This glossary explains terms that
- are specific to the GMOD project, or
- are computing terms that are used in the GMOD project.
This glossary does not define biology terms.
CVS is the source code control system used by most of GMOD. Source code control systems, also known as revision control or version control systems are used to record changes to computer files.

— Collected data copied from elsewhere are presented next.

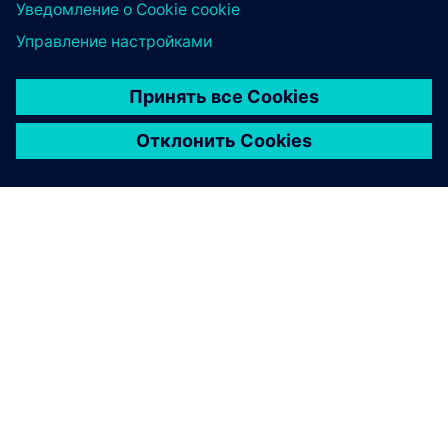
О КОМПАНИИ SIEMENS
ИНФОРМАЦИЯ О КОМПАНИИ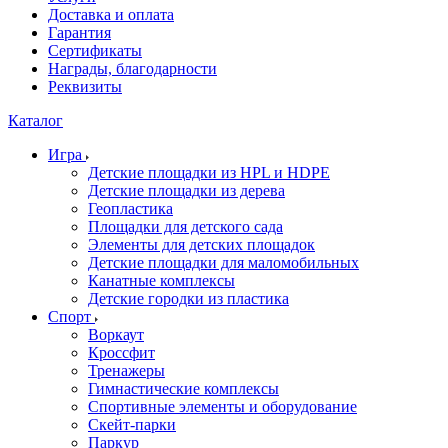
Доставка и оплата
Гарантия
Сертификаты
Награды, благодарности
Реквизиты
Каталог
Игра
Детские площадки из HPL и HDPE
Детские площадки из дерева
Геопластика
Площадки для детского сада
Элементы для детских площадок
Детские площадки для маломобильных
Канатные комплексы
Детские городки из пластика
Спорт
Воркаут
Кроссфит
Тренажеры
Гимнастические комплексы
Спортивные элементы и оборудование
Скейт-парки
Паркур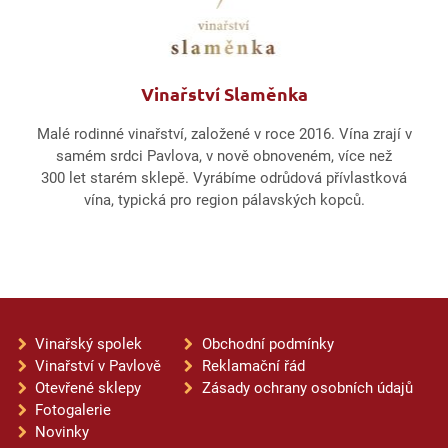
Vinařství Slaměnka
Malé rodinné vinařství, založené v roce 2016. Vína zrají v
samém srdci Pavlova, v nově obnoveném, více než
300 let starém sklepě. Vyrábíme odrůdová přívlastková
vína, typická pro region pálavských kopců.
Vinařský spolek
Obchodní podmínky
Vinařství v Pavlově
Reklamační řád
Otevřené sklepy
Zásady ochrany osobních údajů
Fotogalerie
Novinky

A database can be any set of organized data that is readable by a computer. It can be anywhere from an implementation of a database schema in a particular database management system to regular files that have a defined format.
Database Management System
Database management systems (DBMSs) are software systems that can manage data. PostgreSQL, MySQL, Oracle and Sybase are all examples of DBMSs. DBMSs are containers of databases. That is, they are the systems that manage databases, which is distinct from the data that they manage.

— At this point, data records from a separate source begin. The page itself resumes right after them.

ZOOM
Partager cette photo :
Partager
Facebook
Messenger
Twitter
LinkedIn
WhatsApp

Most DBMSs are relational, which is a particular way of representing data. All DBMSs that GMOD is concerned with are relational, so GMOD uses the termsdatabase management system and relational database management system (RDBMS) interchangeably.
A database schema is the design of a particular database, independent of its contents. Chado is an example of a database schema. Designs (like Chado) can be reused across multiple databases.
Gene Finder Format
General Feature Format
If you get into the more technical side of GMOD, loading databases, you will come across this term. It refers to a tab-delimited file format for storing sequence annotations (curiously, the acronym has different definitions, Gene Finder Format, or General Feature Format). Here is an example:
test.fa RepeatMasker similarity 238 289 15.4 + . Target "Motif:(TA)n" 2 53
The line above describes a match to a sequence motif (TAn) on a sequence contained in the "file.fa", where the match goes from position 238 to position 289 on the "+" strand.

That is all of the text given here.